The man in the arena: Be a bold supporter, not a critic
‘It is not the critic who counts; not the man who points out how the strong man stumbles, or where the doer of deeds could have done them better. The credit belongs to the man who is actually in the arena …” These are the unforgettable word
s uttered by US president Theodore Roosevelt in 1910, a little more than a decade after America had emerged as a new world power.
He wanted to emphasise that the success of a country rests on the quality of its leaders and the discipline of its citizens, as opposed to the distracting commentary of others.
There is a reason that his words are still referred to in presidential speeches and literature. Nelson Mandela, whose passing we commemorated this week, gave a copy of Roosevelt’s words to the captain of the South African rugby team, Francois Pienaar, just before the team proceeded to beat the All Blacks in the 1995 Rugby World Cup final. US President Barack Obama referenced Roosevelt’s words this year in a speech he delivered during the run-up to the presidential elections.
Roosevelt’s words are a reminder that the person who deserves our respect, admiration and encouragement is the man in the arena – the person taking notable strides towards making South Africa a better place, and not necessarily the critic commenting from the sidelines.
Despite the tough economic environment, we have seen a number of politicians, business leaders and members of broader society take bold actions that have helped keep our economy stable and retain its investment-grade status. They achieved this despite judgment and criticism. Sometimes their actions were risky and unconventional – they were being the man in the arena – but their quality in character and discipline in action helped them to persevere until the desired outcome was achieved.
There is still a long way to go in the mission to revive growth and restore confidence across the country. We need more people to act as supporters and encouragers, so that more people can feel comfortable with being the bold man in the arena.
As we look to the year ahead, each of us should choose whether we want to be critics or supporters who encourage others to go out and take bold actions. I hope most of us opt for the latter, otherwise we will be remembered as the country that had great potential but struggled to support those who had the willpower to unleash that potential.
The more we can shift towards a more supportive and encouraging society, the more people will feel encouraged to take the big leaps they would otherwise not take.
As an example, one of the key levers for growth in this country is the development of small, micro and medium-sized enterprises. We are in dire need of more citizens to participate in that space, yet too few are bold enough to take the leap towards developing their small businesses. They are hindered by the fear of being judged by the critics should they fail.
Imagine how different the outcome would be if those critics actually turned into the supporters you need to start and develop a solid business – from funders, mentors and customers to suppliers. There would be much more development in this space, and more small businesses would prosper.
The fact that you are not yet ready to start and grow your own business, or lack the desire to do it, does not mean you cannot play a role in supporting those who are ready to do so. We each have the ability to help small businesses in different ways. We have to, given their significance to the development of our country’s economic growth plan.

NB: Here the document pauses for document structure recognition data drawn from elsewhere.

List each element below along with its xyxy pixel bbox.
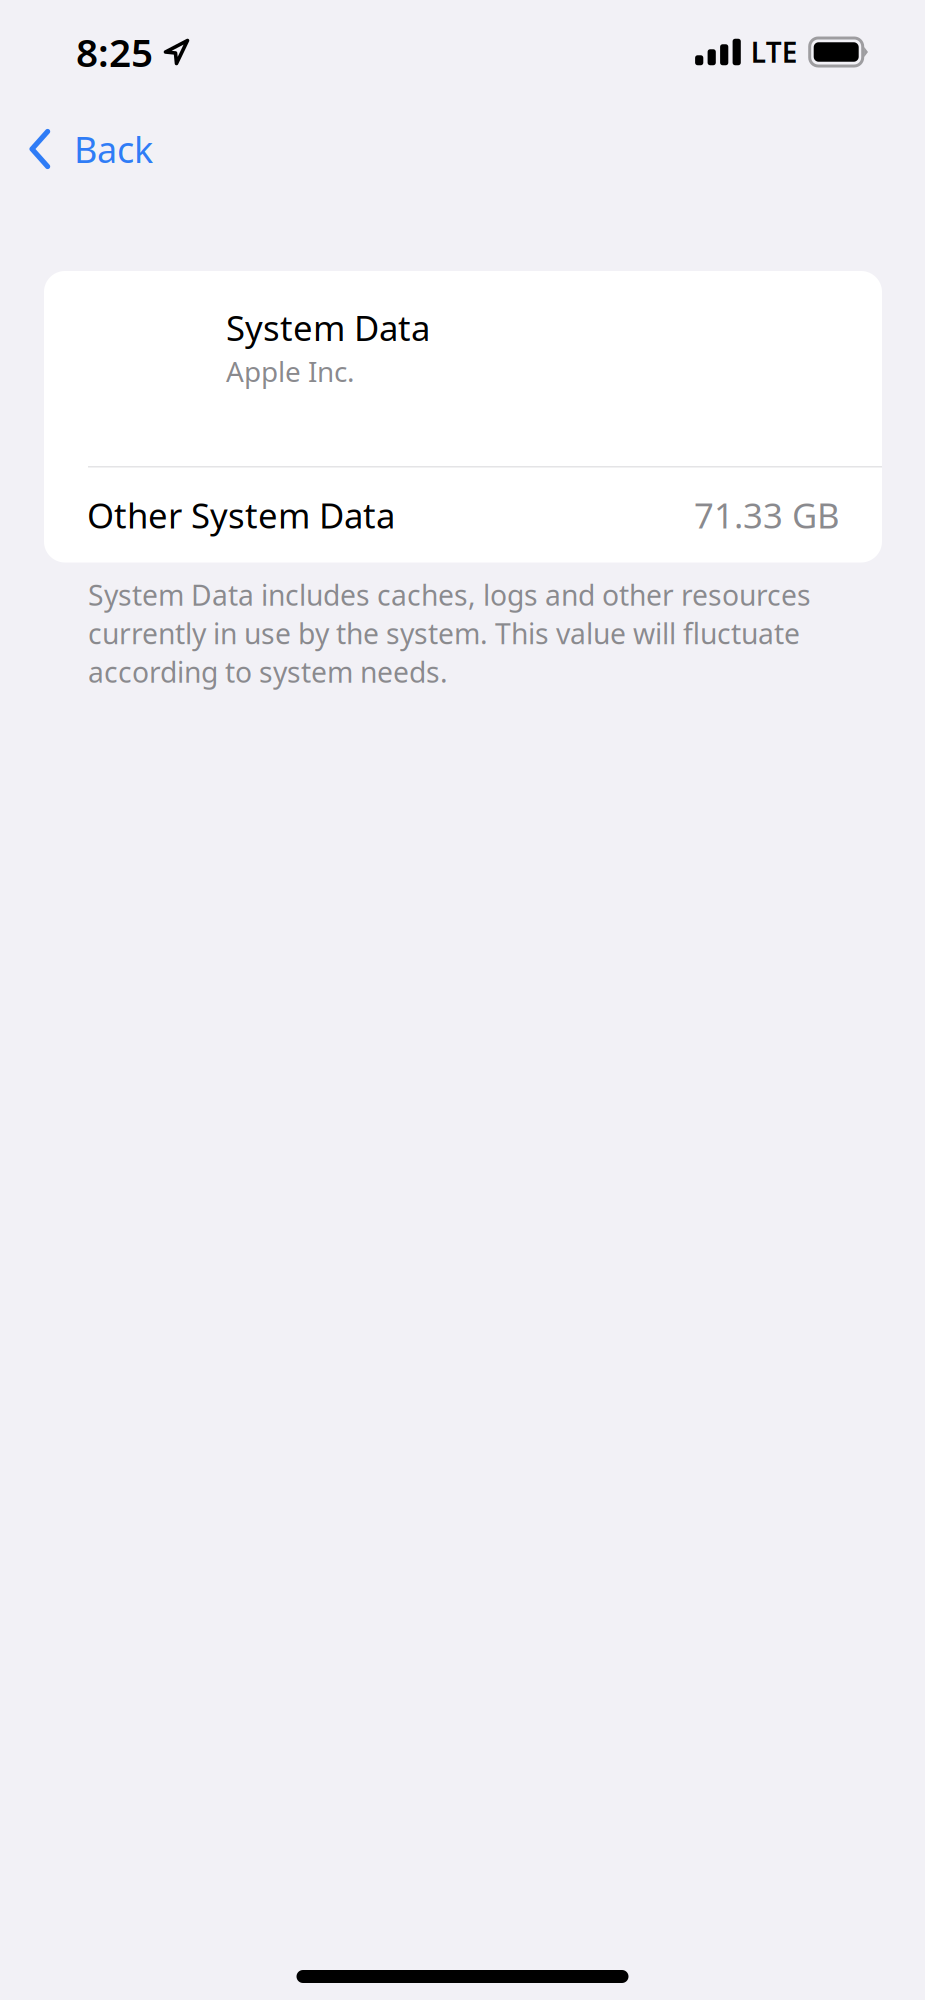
- staticText: LTE: [751, 33, 798, 71]
- staticText: 71.33 GB: [694, 491, 840, 539]
- staticText: Other System Data: [87, 491, 395, 539]
- staticText: 8:25: [76, 26, 153, 78]
- staticText: Back: [74, 124, 153, 174]
- staticText: System Data includes caches, logs and ot…: [88, 576, 811, 691]
- staticText: System Data: [226, 304, 430, 351]
- button[interactable]: Back: [0, 104, 177, 194]
- staticText: Apple Inc.: [226, 352, 354, 390]
- button[interactable]: Other System Data: [44, 468, 882, 562]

Roosevelt emphasised that the person he referred to as the man in the arena is someone “who spends himself in a worthy cause; who at the best knows in the end the triumph of high achievement, and who at the worst, if he fails, at least fails while daring greatly”. Our fear of failure tends to drive us away from taking action, but if we focus on daring greatly and taking action despite the fear, we might just find ourselves in a triumph of high achievement.